Firman mengungkapkan, Pemkab Lombok Tengah mengusulkan lahan sekitar 4 hektare untuk membangun pusat ibadah enam agama.
Enam agama yang dimaksud yakni Islam, Hindu, Buddha, Kristen Katolik, Kristen Protestan dan Konghucu.
Sebagai pembanding, kawasan Puja Mandala di Nusa Dua memiliki luas sekitar 1,8 hektare. Sementara kawasan yang diusulkan di Mandalika direncanakan memiliki luas sekitar dua kali lipat.

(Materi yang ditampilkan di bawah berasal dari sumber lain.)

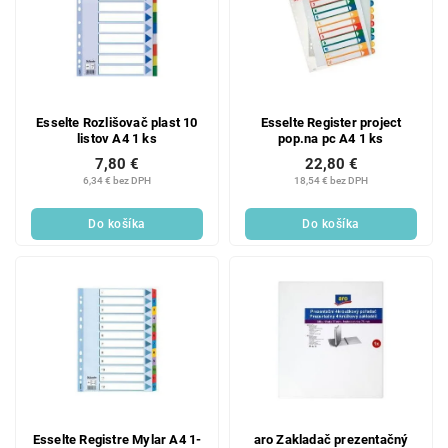
Esselte Rozlišovač plast 10
Esselte Register project
listov A4 1 ks
pop.na pc A4 1 ks
7,80 €
22,80 €
6,34 € bez DPH
18,54 € bez DPH
Do košíka
Do košíka
Esselte Registre Mylar A4 1-
aro Zakladač prezentačný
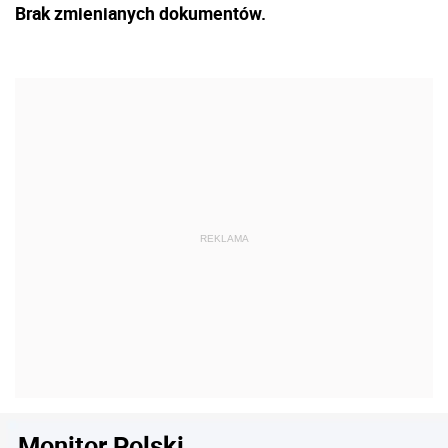
Brak zmienianych dokumentów.
Monitor Polski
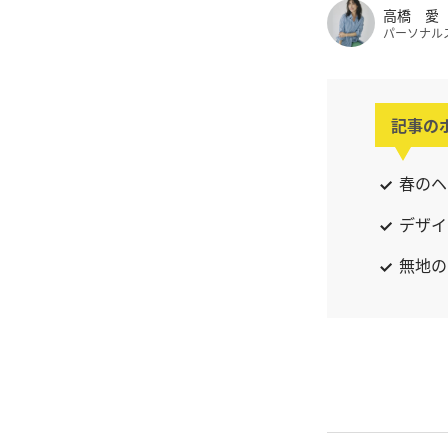
高橋 愛
パーソナル
記事の
春のヘ
デザイ
無地の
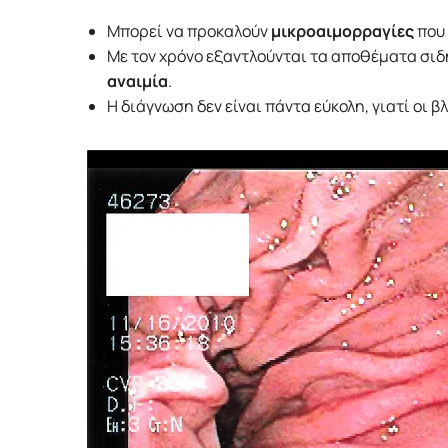
Μπορεί να προκαλούν
μικροαιμορραγίες
που 
Με τον χρόνο εξαντλούνται τα αποθέματα σιδ
αναιμία
.
Η διάγνωση δεν είναι πάντα εύκολη, γιατί οι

“Kalau dilihat dari luas areal yang diberikan ITDC Nusa Dua sekitar 1,8 hektare, sementara di Mandalika dua kali lebih luas. Kami usulkan 4 hektare untuk enam agama. Desain kawasan sarana ibadah akan kita bahas nanti,” ungkap Firman.
Firman menegaskan pembangunan kawasan tersebut tidak hanya ditujukan sebagai tempat umat menjalankan ibadah, tetapi juga diharapkan menjadi simbol toleransi dan kerukunan antarumat beragama di Lombok Tengah.
Ia mengapresiasi kehidupan masyarakat Bali yang menurutnya memiliki budaya tenggang rasa dan saling menghormati antarumat beragama yang sangat kuat.
“Yang luar biasa di Bali adalah tenggang rasa, saling hormat-menghormati dan harga-menghargai antarumat beragama,” katanya.
Terkait pembangunan fasilitas, Firman menjelaskan masing-masing umat beragama nantinya dapat berperan dalam pembangunan rumah ibadahnya.
“Siapa yang bangun? Yang bangun adalah umat beragama masing-masing,” jelasnya.
Sementara mengenai lokasi pasti, Pemkab Lombok Tengah masih menunggu keputusan ITDC. Namun, Pemkab berharap lokasi tersebut berada tidak jauh dari kawasan utama Pertamina Mandalika International Circuit.
“Itu nanti sarana ibadah tidak hanya sebagai tempat ibadah saja, tetapi memberikan kebanggaan bagi kita semua,” ujarnya.
Menurut Firman, kebutuhan terhadap sarana ibadah lintas agama semakin penting seiring meningkatnya aktivitas pariwisata di Mandalika.
Setiap penyelenggaraan MotoGP di Mandalika, jumlah penonton dan pengunjung mencapai lebih dari 150 ribu orang. Namun, hingga kini fasilitas ibadah yang tersedia di kawasan tersebut masih didominasi sarana ibadah umat Islam.
“Penonton MotoGP setiap tahun mencapai 150 ribu lebih, namun Pemda baru bisa menyediakan masjid. Sarana ibadah umat beragama lainnya belum kami siapkan,” katanya.
Karena itu, Pemkab Lombok Tengah berharap pembangunan pusat ibadah lintas agama tersebut dapat segera direalisasikan.
“Mudah-mudahan segera terealisasi sehingga umat beragama lainnya bisa beribadah,” tutup Firman.